Monday, January 7, 2008
Happy New Year and Happy Three Kings!
Whew, I am a bit late to greet you guys’ happy new year but its batter to be late than never. New year means new beginning, a fresher way to start our life again and learn from our mistakes. Before I’ll post what should I change to myself this 2008 (well I hope I can change them), I am going to list what have a learned last year.
- Love your work. – I am lucky enough to find work that is not that hard yet it gives me a good salary. There is no easy work/task that will be given to you. Challenges were part of it. The harder the task that is assigned to you, the more you gain. Why? Because you will be learning new things. I can say that if only I love my work no matter what happen and no matter how hard that obstacles may come unto me, I can still stand and solve it. After all there is no task that has no solution. After all, programmer’s motto is just like with Globe’s motto before its: Making great things possible.
- Concentrate on your craft. – I can honestly say that for the past 1 year on my work I am not that productive. The programs that I have created have a lot of bugs that makes me look and feel like a lousy programmer. I have done a soul searching with regards to my work and I have found out that it is because I am not concentrating on my work and I am depending too much to my colleagues. Slowly I have change my old habit of not concentrating to my work, I have slowly reduced my Internet surfing habit instead I find time to study some codes and apply then to my programs. Slowly I have tried to depend on myself trying to figure out what is wrong with my codes, and have a keen test on my program. I should ensure that as much as possible bugs were 100% absent to my work. At least I have seen the fruit of my changes. No matter how hard your workload if you only concentrate on that task, you can do it.

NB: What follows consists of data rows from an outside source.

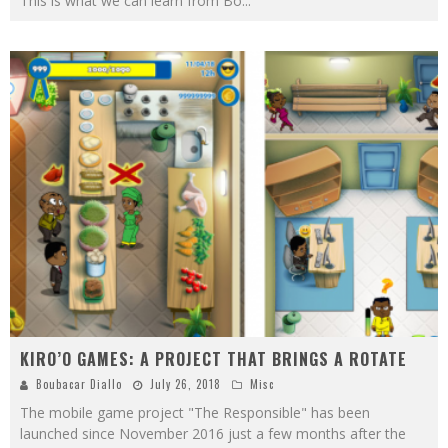
This is what we can learn from Bo
...
KIRO’O GAMES: A PROJECT THAT BRINGS A ROTATE
Boubacar Diallo
July 26, 2018
Misc
The mobile game project "The Responsible" has been
launched since November 2016 just a few months after the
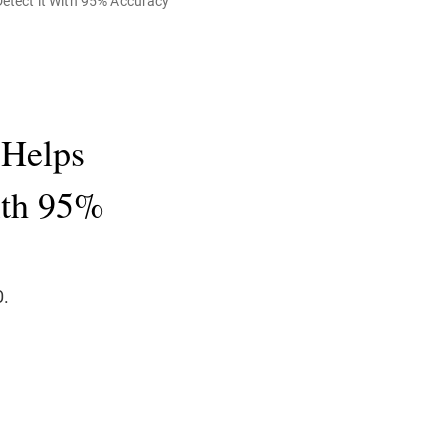
etect it With 95% Accuracy
 Helps
With 95%
D.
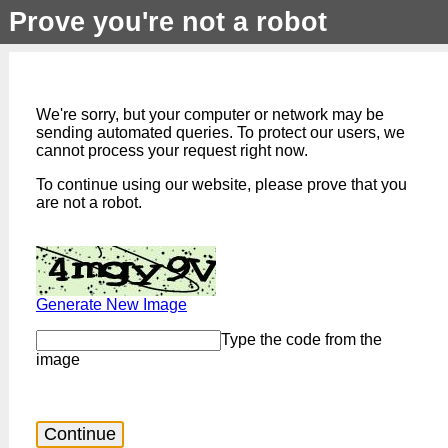
Prove you're not a robot
We're sorry, but your computer or network may be
sending automated queries. To protect our users, we
cannot process your request right now.
To continue using our website, please prove that you
are not a robot.
Generate New Image
Type the code from the
image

- Be frank and always tell what is true. You can’t please everybody. Let’s face it that’s the truth. There are some people who are narrow minded and they only wanted to be understood and not understand others. You are only good to them if you please them and you’re nothing but a trash if they were not pleased. If people judge you because you have told them what is the truth then it is not your fault. It may hurt you but it is better to be hurt emotionally rather than by your conscience. You know what is the truth and even though you’re the only one who is kept on telling it just stand with it for time will come the truth will set you free.

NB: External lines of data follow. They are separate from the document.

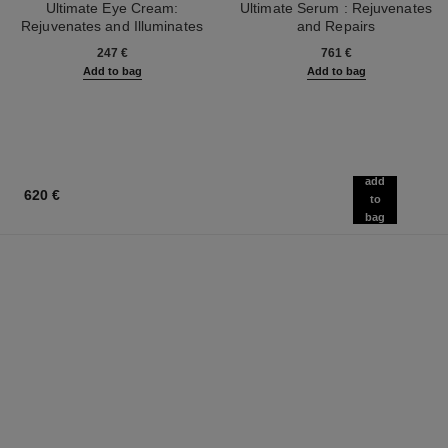
Ultimate Eye Cream:
Ultimate Serum : Rejuvenates
Rejuvenates and Illuminates
and Repairs
Ref. 147900
Ref. 144870
247 €
761 €
Add to bag
Add to bag
add
620 €
to
bag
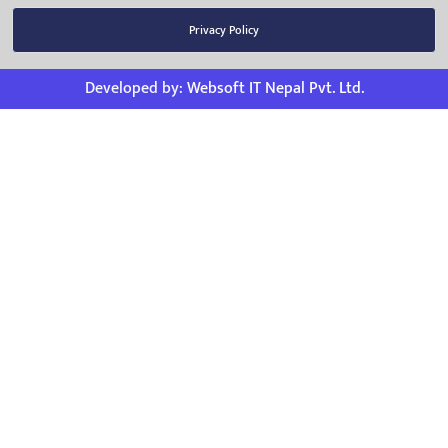
Privacy Policy
Developed by:
Websoft IT Nepal Pvt. Ltd.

- The word Friendship is SACRED. It is difficult to know who are real people. It maybe in cyber world or in our day-to-day life. Nowadays, people tend to be practical, they go with those people whom they think can understand them and yet when they do not need those people they just throw them like a trash. The word friendship becomes rare. I am happy that I found it to those people around me. In our office I know that I have them not only as friend but also as my second family. They are with me through thick and thin, they protect me whenever I am in need. I know in my heart that we may be apart someday but were still here for each other. I had a hard time to find who are the real people behind those names in cyber world. I can say to everybody that I have found few people who are real. They do not look at me as a member but they treat me like their sister. They respect my opinion even it is opposite of what they have. They listen to my explanation and they do give their sides about a certain topic. I have learned so much from exchanging of views with this people. Lastly, friendship does not mean the one who is tolerating you in what you are doing but the one who corrects you when you have mistakes. They are not hypocrite when it comes to your fault. They say straight to your face your mistakes. You might get hurt but you also learn from there. As you have seen your mistakes, you will realize that you have to work hard to correct your mistakes.

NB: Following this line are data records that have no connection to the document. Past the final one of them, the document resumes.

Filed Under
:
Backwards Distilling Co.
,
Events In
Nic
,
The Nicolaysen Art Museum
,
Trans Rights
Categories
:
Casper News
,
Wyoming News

- Trust when lost is difficult to give again. Truth is always there but hidden. There are times that truth is very difficult to find. There are many reasons why you can’t find them. All you have to do is dissect everything, those little bits that you think is not important where the one’s that leads you to truth. The trust that you have given when they make fool of you suddenly broke and I must admit that it is very difficult to give it back again. Even that person plays an important role in you life.
- Blood is thicker than water. When my granddad has his mistress I really got mad to him. Until now, though he took care of me when I was young, my sympathy goes to my grandma who is my real relative. I really hate to see him and it is easy for me to ignore him if his there. Maybe it is because of the hatred I feel for him. I really don’t care about him and it is difficult to bring back the old days. I really had a hard time going to their house again because I really don’t know what can I do if I’ll gonna see him face to face. It does not affect me anymore if he says that I am ungrateful and prodigal granddaughter. I have seen this scene when I was a kid; he kept on saying those words to my Ate. I got used to it and got my emotions prepared so now that time has come that he says those words to me, I just told him “Who is ungrateful between the two of us? Me because I am ignoring you even though you took care of me when I was young or you who was sheltered, take cared, and loved by my grandma and yet you still look for another woman? Don’t you dare say those words to me when in fact it is you all along”. My grandma almost slaps me but she can’t do it because she knows that I am saying the truth. No matter how he takes care of me when I was young it gave him no credits when he hurt my granny.
- Love comes unexpectedly. You really don’t know when love will come knocking in front of you. It is better to wait for that one person rather than rush to be in a relationship.